Park City and Deer Valley have made the biggest commitments to date. Both have invested in an 80-megawatt solar farm west of Salt Lake City that will supply 100% of their energy needs by 2023. Such efforts are a start, says Belmont, but if the temps aren’t low enough to make snow, it’s all for naught.
As for water use, water attorney Lewis says that the increased snowmaking inevitably does impact the state’s increasingly scarce water resources. “How many straws can dip into the same glass?” she asks.
Ultimately, the public sets the priorities for our water allocation, and it is becoming increasingly clear that we aren’t going to have enough water to do everything we want to do. Right now, she says, some 70 to 80% of water in Utah is used by agriculture. “Is that a better use than making snow for skiing or watering lawns? That’s a decision society needs to make. That’s without even mentioning the ecological needs of the natural environment. The future of Utah’s water is going to be a bunch of controversial trade-offs — do we want to use it to support people flying in from New Jersey to go snowboarding, or do we want it to grow marginal alfalfa in Price?”
In the meantime, Enos, Deer Valley’s snowmaker, does what he can to reduce electricity use while still creating a quality ski experience for the resort’s guests.

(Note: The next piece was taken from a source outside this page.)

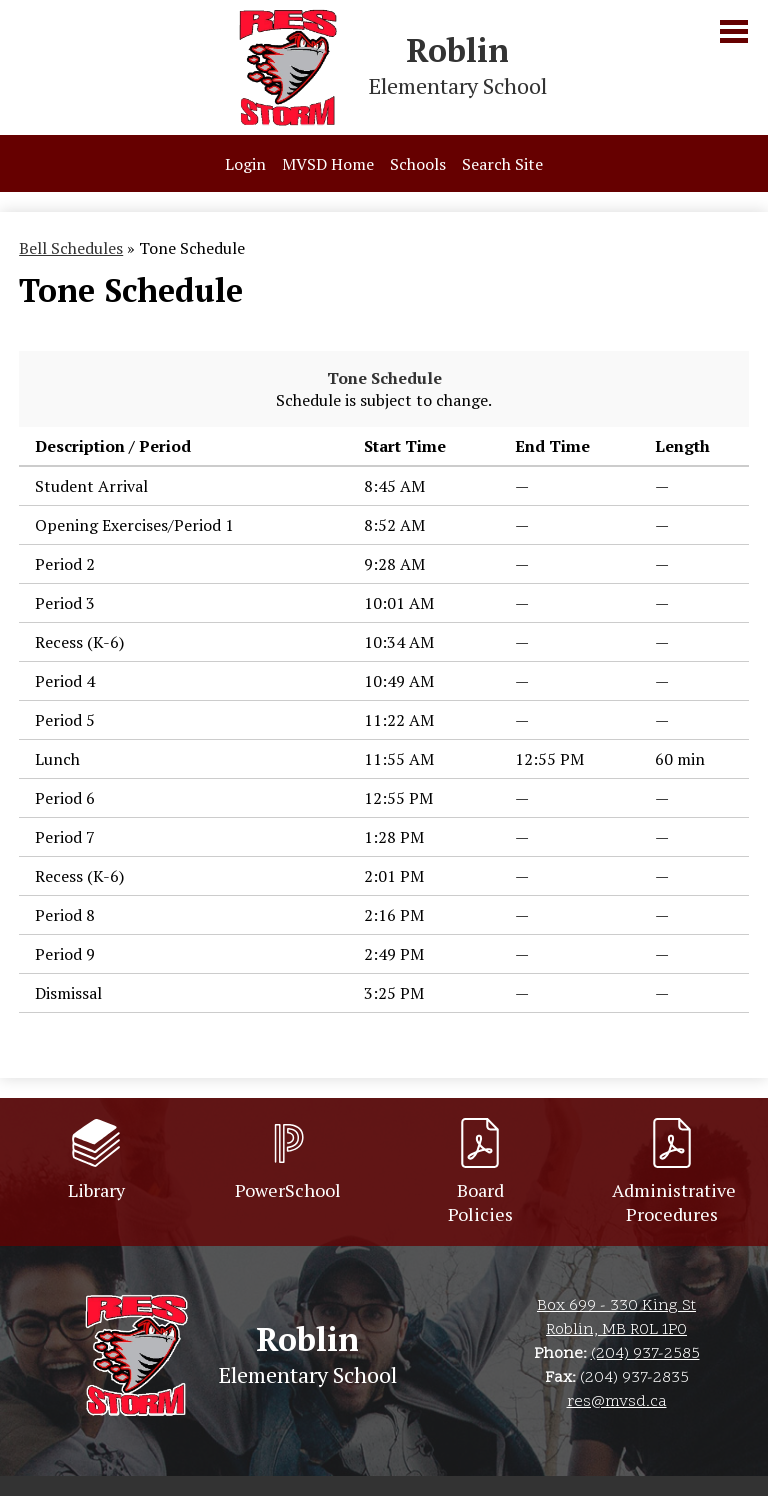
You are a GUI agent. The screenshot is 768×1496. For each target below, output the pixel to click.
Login (245, 164)
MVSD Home (328, 164)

He aerates his snowmaking storage ponds in early fall, which reduces the energy needed to cool water when snowmaking starts. He uses Snomax, a bacterial additive that helps water crystalize into snow at warmer temperatures and produces a higher volume of snow from the same amount of water, which also reduces the machines’ run time. He also periodically replaces older snow guns with more energy-efficient automated units. Those have their disadvantages, too, though.
Like with allocating Utah’s dwindling water resources, there are trade-offs — in the short and likely long term. While skiers and economists alike are thankful now for the state’s snow-making systems, ultimately, that snow might prove too expensive in more ways than one.